Comments: Journalist Susan Bourette worked undercover at a slaughterhouse for an exposé on meat processing and came out a committed vegetarian – which lasted for about five weeks. Dissatisfied with tofu and lentils, she began her quest for the perfect meat – one she could enjoy without guilt.

She went on a series of meat-centric field trips, all giving different perspectives on the conflicting, often overlapping, issues of a meat-consuming culture, including production, the environment, society, morality, economics, and politics.
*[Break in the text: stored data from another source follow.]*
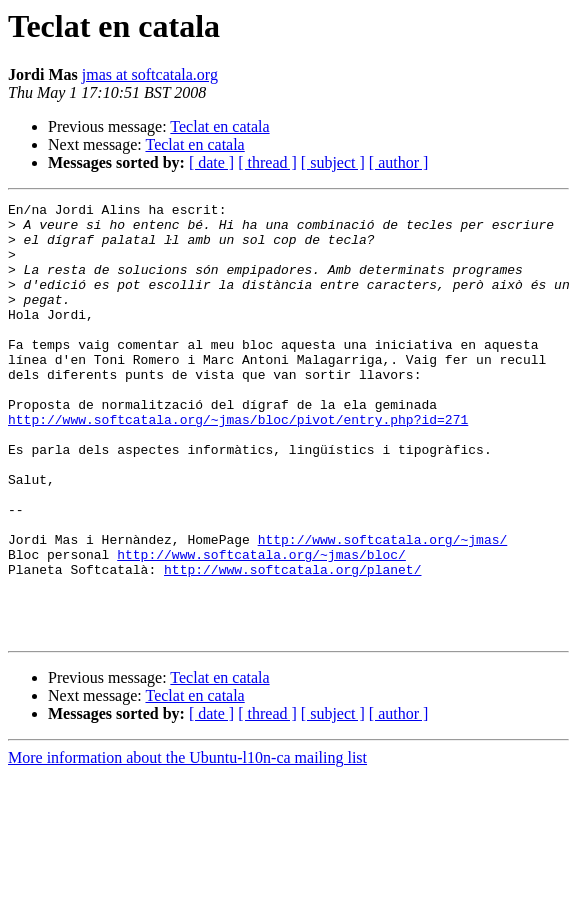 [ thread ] (267, 162)
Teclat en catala (219, 126)
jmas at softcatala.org (150, 74)
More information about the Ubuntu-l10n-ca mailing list (187, 844)
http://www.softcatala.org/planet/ (292, 644)
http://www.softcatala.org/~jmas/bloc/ (261, 626)
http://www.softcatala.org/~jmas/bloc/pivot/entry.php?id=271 (238, 464)
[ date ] (211, 162)
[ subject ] (333, 162)
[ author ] (399, 162)
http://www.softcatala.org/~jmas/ (383, 608) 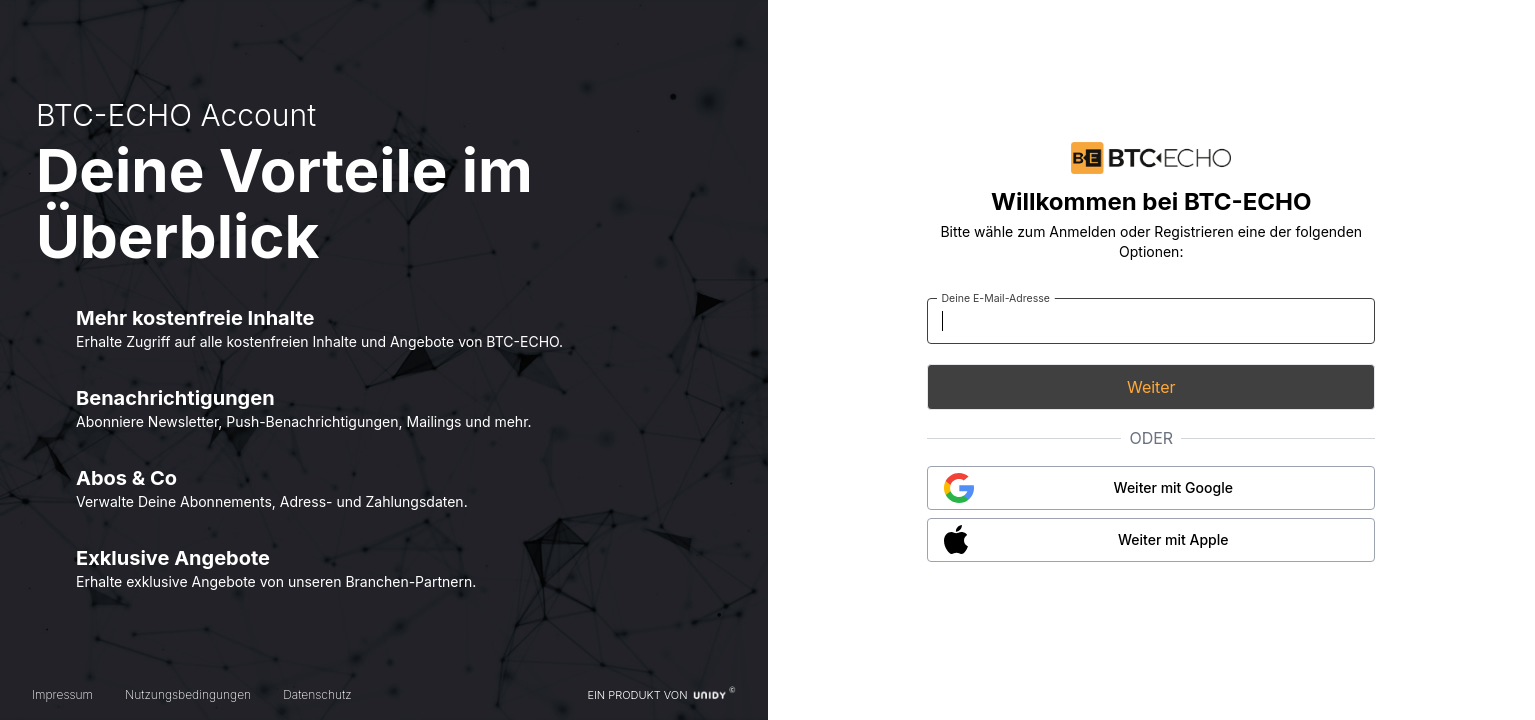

Chapter by chapter, Bourette takes readers first to the slaughterhouse, then:

  • behind the counter of a boutique Greenwich Village butcher shop
  • on a whale hunt with the Inupiat in Alaska
  • for a long, hot spell on a Texas cattle ranch
  • on a moose hunt in Newfoundland
  • to the bucolic setting of New York's Blue Hill farm
  • in the kitchen in one of the busiest steakhouses in Houston
  • to a meeting of the raw meat (well, raw everything) movement
  • to the community production of boudin in Louisiana Cajun country
  • and finally to her family's Thanksgiving table

With more than a dose of humor, lots of fascinating information, and a whisper or two of more graphic information than absolutely necessary, Bourette (in a long-term relationship with a committed vegetarian), resolves to keep eating meat as a "compassionate carnivore." To do it in good conscience, she realizes she has to have a "radical overhaul" of her shopping and consumption habits – eating less meat and better meat, supporting the small farmer and not the factory farm, and eating organic and pasture-raised meat as often as possible. At the end of a year of travel, research, tasting, and writing, she finds she can have her meat and eat it, too.